Vachier-Lagrave didn't make a very fit impression today. | Photo: Maria Emelianova.
At the post-mortem, Giri was spitting out long variations which he had prepared in the morning. MVL wasn't fully ready for these lines. "The problem is I saw them, but not today."
"That was a strange game," Nakamura said about MVL-Giri. "I didn't understand anything." | Photo: Maria Emelianova.
There are currently six 2800 players in the live rating list, and one of them is playing at a level of almost 3000: Levon Aronian. Today the Armenian grandmaster defeated Sergey Karjakin to reach sole first place, with two rounds to go.
Very impressed by Aronian's skill in taking risks in search of complications & confusion. Especially when backed by good form. #NorwayChess— Jonathan Tisdall ( @GMjtis) June 14, 2017
The game was one of three Giuoco Pianos in this round. Anand said about this: "The Italian is one area where you can say the computer revolutionized it. It seems that we gave up way too early."
Aronian played the aggressive plan of ...h6, ...Kh8, ...Nh7 and ...f5, but initially there was nothing wrong with Karjakin's reaction. Only when he went for the rook maneuver Re1-e6-g6 things started to go downhill for White, even though the computer thinks it's still roughly equal after that. Allowing f4-f3 was definitely wrong.

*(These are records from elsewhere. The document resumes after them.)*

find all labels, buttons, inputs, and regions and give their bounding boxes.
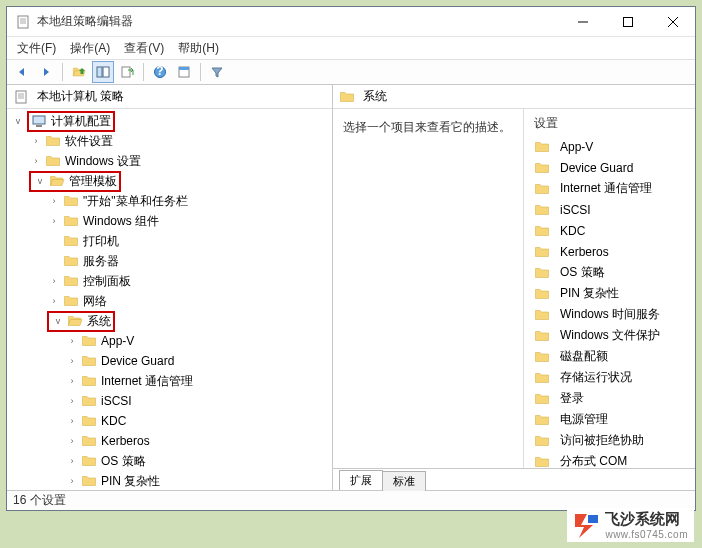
expand-icon[interactable]: v — [51, 314, 65, 328]
tree-system[interactable]: v 系统 — [7, 311, 332, 331]
folder-icon — [534, 454, 550, 469]
expand-icon[interactable]: › — [65, 434, 79, 448]
app-icon — [15, 14, 31, 30]
list-item[interactable]: 电源管理 — [524, 409, 695, 430]
show-hide-tree-button[interactable] — [92, 61, 114, 83]
settings-column-header[interactable]: 设置 — [524, 109, 695, 136]
svg-rect-16 — [179, 67, 189, 70]
maximize-button[interactable] — [605, 7, 650, 36]
folder-icon — [63, 193, 79, 209]
folder-icon — [81, 433, 97, 449]
expand-icon[interactable]: › — [65, 354, 79, 368]
folder-open-icon — [49, 173, 65, 189]
folder-icon — [534, 433, 550, 449]
expand-icon[interactable]: › — [29, 134, 43, 148]
expand-icon[interactable]: › — [65, 334, 79, 348]
tree-admin-templates[interactable]: v 管理模板 — [7, 171, 332, 191]
main-window: 本地组策略编辑器 文件(F) 操作(A) 查看(V) 帮助(H) ? 本地计算机… — [6, 6, 696, 511]
folder-icon — [534, 412, 550, 428]
expand-icon[interactable]: › — [47, 294, 61, 308]
expand-icon[interactable]: › — [65, 474, 79, 488]
tree-control-panel[interactable]: › 控制面板 — [7, 271, 332, 291]
folder-icon — [63, 293, 79, 309]
filter-button[interactable] — [206, 61, 228, 83]
tree-system-child[interactable]: ›PIN 复杂性 — [7, 471, 332, 490]
svg-text:?: ? — [156, 65, 163, 78]
watermark: 飞沙系统网 www.fs0745.com — [567, 508, 694, 542]
tree-system-child[interactable]: ›App-V — [7, 331, 332, 351]
tree-system-child[interactable]: ›iSCSI — [7, 391, 332, 411]
expand-icon[interactable]: › — [65, 454, 79, 468]
menu-file[interactable]: 文件(F) — [17, 40, 56, 57]
expand-icon[interactable]: › — [65, 394, 79, 408]
content-area: 本地计算机 策略 v 计算机配置 › 软件设置 › — [7, 85, 695, 490]
menu-help[interactable]: 帮助(H) — [178, 40, 219, 57]
folder-icon — [534, 265, 550, 281]
help-button[interactable]: ? — [149, 61, 171, 83]
minimize-button[interactable] — [560, 7, 605, 36]
list-item[interactable]: PIN 复杂性 — [524, 283, 695, 304]
list-item[interactable]: KDC — [524, 220, 695, 241]
forward-button[interactable] — [35, 61, 57, 83]
tree-windows-settings[interactable]: › Windows 设置 — [7, 151, 332, 171]
menu-view[interactable]: 查看(V) — [124, 40, 164, 57]
folder-icon — [534, 202, 550, 218]
tree-printer[interactable]: 打印机 — [7, 231, 332, 251]
folder-icon — [63, 253, 79, 269]
tree-win-components[interactable]: › Windows 组件 — [7, 211, 332, 231]
tree-system-child[interactable]: ›Internet 通信管理 — [7, 371, 332, 391]
close-button[interactable] — [650, 7, 695, 36]
expand-icon[interactable]: › — [29, 154, 43, 168]
tree-server[interactable]: 服务器 — [7, 251, 332, 271]
menu-action[interactable]: 操作(A) — [70, 40, 110, 57]
folder-icon — [81, 333, 97, 349]
back-button[interactable] — [11, 61, 33, 83]
menubar: 文件(F) 操作(A) 查看(V) 帮助(H) — [7, 37, 695, 59]
tree-network[interactable]: › 网络 — [7, 291, 332, 311]
expand-icon[interactable]: › — [47, 214, 61, 228]
tab-standard[interactable]: 标准 — [382, 471, 426, 491]
tab-extended[interactable]: 扩展 — [339, 470, 383, 490]
tree-startmenu[interactable]: › "开始"菜单和任务栏 — [7, 191, 332, 211]
list-item[interactable]: OS 策略 — [524, 262, 695, 283]
expand-icon[interactable]: › — [65, 374, 79, 388]
list-item[interactable]: 访问被拒绝协助 — [524, 430, 695, 451]
svg-rect-11 — [103, 67, 109, 77]
tree-system-child[interactable]: ›KDC — [7, 411, 332, 431]
folder-icon — [339, 89, 355, 105]
list-item[interactable]: Windows 文件保护 — [524, 325, 695, 346]
right-pane-header: 系统 — [333, 85, 695, 109]
list-item[interactable]: Windows 时间服务 — [524, 304, 695, 325]
tree-system-child[interactable]: ›Device Guard — [7, 351, 332, 371]
list-item[interactable]: Kerberos — [524, 241, 695, 262]
expand-icon[interactable]: v — [33, 174, 47, 188]
list-item[interactable]: iSCSI — [524, 199, 695, 220]
tree-system-child[interactable]: ›OS 策略 — [7, 451, 332, 471]
expand-icon[interactable]: › — [47, 274, 61, 288]
tree-view[interactable]: v 计算机配置 › 软件设置 › Windows 设置 — [7, 109, 332, 490]
tree-system-child[interactable]: ›Kerberos — [7, 431, 332, 451]
folder-icon — [534, 160, 550, 176]
list-item[interactable]: App-V — [524, 136, 695, 157]
list-item[interactable]: Device Guard — [524, 157, 695, 178]
tree-computer-config[interactable]: v 计算机配置 — [7, 111, 332, 131]
list-item[interactable]: 磁盘配额 — [524, 346, 695, 367]
folder-icon — [81, 473, 97, 489]
list-item[interactable]: Internet 通信管理 — [524, 178, 695, 199]
toolbar: ? — [7, 59, 695, 85]
left-pane: 本地计算机 策略 v 计算机配置 › 软件设置 › — [7, 85, 333, 490]
list-item[interactable]: 存储运行状况 — [524, 367, 695, 388]
expand-icon[interactable]: › — [47, 194, 61, 208]
properties-button[interactable] — [173, 61, 195, 83]
up-button[interactable] — [68, 61, 90, 83]
expand-icon[interactable]: v — [11, 114, 25, 128]
list-item[interactable]: 登录 — [524, 388, 695, 409]
expand-icon[interactable]: › — [65, 414, 79, 428]
tree-software-settings[interactable]: › 软件设置 — [7, 131, 332, 151]
export-button[interactable] — [116, 61, 138, 83]
right-header-label: 系统 — [363, 88, 387, 105]
folder-icon — [534, 307, 550, 323]
folder-icon — [534, 181, 550, 197]
list-item[interactable]: 分布式 COM — [524, 451, 695, 468]
folder-icon — [63, 213, 79, 229]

Aronian revealed a little bit of the secret behind his success, so far: "I think I'm fighting. I am not playing better than usual but I'm fighting. Sessions of poker with my friends prior to the tournament helped to build my aggression!"
Levon Aronian is the tournament leader after seven rounds. | Photo: Maria Emelianova.
As Vishy Anand pointed out, the Giuoco Piano is not just another Anti-Berlin. It's an opening that can lead to pretty interesting games. Here's his game with Hikaru Nakamura, which includes some nice analysis from the players:
The start of round seven. | Photo: Maria Emelianova.
2017 Altibox Norway Chess | Round 7 Standings
The TV2 studio in the Stavanger Konserthus looks over the water. At some point, a giant cruise ship left Stavanger. | Photo: Maria Emelianova.